» **WHAT THE EXERCISE ASKS**:
Your response should be the complete set of records, reproduced exactly.

[[ DATA UNDER STUDY, beginning ]]

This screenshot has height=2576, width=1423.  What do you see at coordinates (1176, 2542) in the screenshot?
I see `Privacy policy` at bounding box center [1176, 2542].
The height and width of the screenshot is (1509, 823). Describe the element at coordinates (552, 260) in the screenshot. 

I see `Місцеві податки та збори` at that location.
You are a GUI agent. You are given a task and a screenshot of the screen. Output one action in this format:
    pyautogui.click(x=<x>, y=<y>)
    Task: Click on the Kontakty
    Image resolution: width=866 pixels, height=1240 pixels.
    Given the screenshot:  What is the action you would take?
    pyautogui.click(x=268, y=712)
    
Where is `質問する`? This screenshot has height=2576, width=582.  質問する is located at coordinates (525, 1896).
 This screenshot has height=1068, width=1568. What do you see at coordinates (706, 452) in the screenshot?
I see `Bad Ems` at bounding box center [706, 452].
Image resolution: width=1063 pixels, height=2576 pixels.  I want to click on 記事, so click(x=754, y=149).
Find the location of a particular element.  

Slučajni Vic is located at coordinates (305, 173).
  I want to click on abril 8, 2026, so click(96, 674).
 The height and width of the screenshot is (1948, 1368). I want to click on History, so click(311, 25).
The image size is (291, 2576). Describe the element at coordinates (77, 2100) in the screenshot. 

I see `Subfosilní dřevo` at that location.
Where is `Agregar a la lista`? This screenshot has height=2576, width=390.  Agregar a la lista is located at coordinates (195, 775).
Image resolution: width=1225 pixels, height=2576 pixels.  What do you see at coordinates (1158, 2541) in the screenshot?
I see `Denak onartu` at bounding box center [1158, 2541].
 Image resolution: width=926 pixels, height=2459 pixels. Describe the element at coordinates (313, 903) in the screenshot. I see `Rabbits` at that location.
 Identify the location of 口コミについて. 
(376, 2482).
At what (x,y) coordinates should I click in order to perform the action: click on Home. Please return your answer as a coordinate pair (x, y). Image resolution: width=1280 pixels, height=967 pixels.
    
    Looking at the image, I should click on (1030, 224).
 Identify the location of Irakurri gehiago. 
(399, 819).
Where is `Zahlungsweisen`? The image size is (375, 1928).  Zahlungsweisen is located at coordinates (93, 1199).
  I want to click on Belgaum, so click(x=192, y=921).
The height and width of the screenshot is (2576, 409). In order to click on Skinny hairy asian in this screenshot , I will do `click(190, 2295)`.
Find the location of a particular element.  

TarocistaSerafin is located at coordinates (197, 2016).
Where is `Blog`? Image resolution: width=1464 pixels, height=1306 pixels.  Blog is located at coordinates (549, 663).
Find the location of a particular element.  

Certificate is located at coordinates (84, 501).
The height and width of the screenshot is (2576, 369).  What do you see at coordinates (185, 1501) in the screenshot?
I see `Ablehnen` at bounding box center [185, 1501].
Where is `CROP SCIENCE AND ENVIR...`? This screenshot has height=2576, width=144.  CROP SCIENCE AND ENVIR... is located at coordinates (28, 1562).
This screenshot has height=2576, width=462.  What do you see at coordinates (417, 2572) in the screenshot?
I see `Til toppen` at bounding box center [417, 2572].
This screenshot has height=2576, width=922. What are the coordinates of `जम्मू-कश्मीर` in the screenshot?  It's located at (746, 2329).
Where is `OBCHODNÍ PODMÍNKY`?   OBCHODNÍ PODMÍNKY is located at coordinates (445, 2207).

[[ DATA UNDER STUDY, end ]]

» **PROBLEM SOLUTION**:
This screenshot has height=2576, width=1423.  What do you see at coordinates (1176, 2542) in the screenshot?
I see `Privacy policy` at bounding box center [1176, 2542].
The height and width of the screenshot is (1509, 823). Describe the element at coordinates (552, 260) in the screenshot. 

I see `Місцеві податки та збори` at that location.
You are a GUI agent. You are given a task and a screenshot of the screen. Output one action in this format:
    pyautogui.click(x=<x>, y=<y>)
    Task: Click on the Kontakty
    Image resolution: width=866 pixels, height=1240 pixels.
    Given the screenshot:  What is the action you would take?
    pyautogui.click(x=268, y=712)
    
Where is `質問する`? This screenshot has height=2576, width=582.  質問する is located at coordinates (525, 1896).
 This screenshot has height=1068, width=1568. What do you see at coordinates (706, 452) in the screenshot?
I see `Bad Ems` at bounding box center [706, 452].
Image resolution: width=1063 pixels, height=2576 pixels.  I want to click on 記事, so click(x=754, y=149).
Find the location of a particular element.  

Slučajni Vic is located at coordinates (305, 173).
  I want to click on abril 8, 2026, so click(96, 674).
 The height and width of the screenshot is (1948, 1368). I want to click on History, so click(311, 25).
The image size is (291, 2576). Describe the element at coordinates (77, 2100) in the screenshot. 

I see `Subfosilní dřevo` at that location.
Where is `Agregar a la lista`? This screenshot has height=2576, width=390.  Agregar a la lista is located at coordinates (195, 775).
Image resolution: width=1225 pixels, height=2576 pixels.  What do you see at coordinates (1158, 2541) in the screenshot?
I see `Denak onartu` at bounding box center [1158, 2541].
 Image resolution: width=926 pixels, height=2459 pixels. Describe the element at coordinates (313, 903) in the screenshot. I see `Rabbits` at that location.
 Identify the location of 口コミについて. 
(376, 2482).
At what (x,y) coordinates should I click in order to perform the action: click on Home. Please return your answer as a coordinate pair (x, y). Image resolution: width=1280 pixels, height=967 pixels.
    
    Looking at the image, I should click on (1030, 224).
 Identify the location of Irakurri gehiago. 
(399, 819).
Where is `Zahlungsweisen`? The image size is (375, 1928).  Zahlungsweisen is located at coordinates (93, 1199).
  I want to click on Belgaum, so click(x=192, y=921).
The height and width of the screenshot is (2576, 409). In order to click on Skinny hairy asian in this screenshot , I will do `click(190, 2295)`.
Find the location of a particular element.  

TarocistaSerafin is located at coordinates (197, 2016).
Where is `Blog`? Image resolution: width=1464 pixels, height=1306 pixels.  Blog is located at coordinates (549, 663).
Find the location of a particular element.  

Certificate is located at coordinates (84, 501).
The height and width of the screenshot is (2576, 369).  What do you see at coordinates (185, 1501) in the screenshot?
I see `Ablehnen` at bounding box center [185, 1501].
Where is `CROP SCIENCE AND ENVIR...`? This screenshot has height=2576, width=144.  CROP SCIENCE AND ENVIR... is located at coordinates (28, 1562).
This screenshot has height=2576, width=462.  What do you see at coordinates (417, 2572) in the screenshot?
I see `Til toppen` at bounding box center [417, 2572].
This screenshot has height=2576, width=922. What are the coordinates of `जम्मू-कश्मीर` in the screenshot?  It's located at (746, 2329).
Where is `OBCHODNÍ PODMÍNKY`?   OBCHODNÍ PODMÍNKY is located at coordinates (445, 2207).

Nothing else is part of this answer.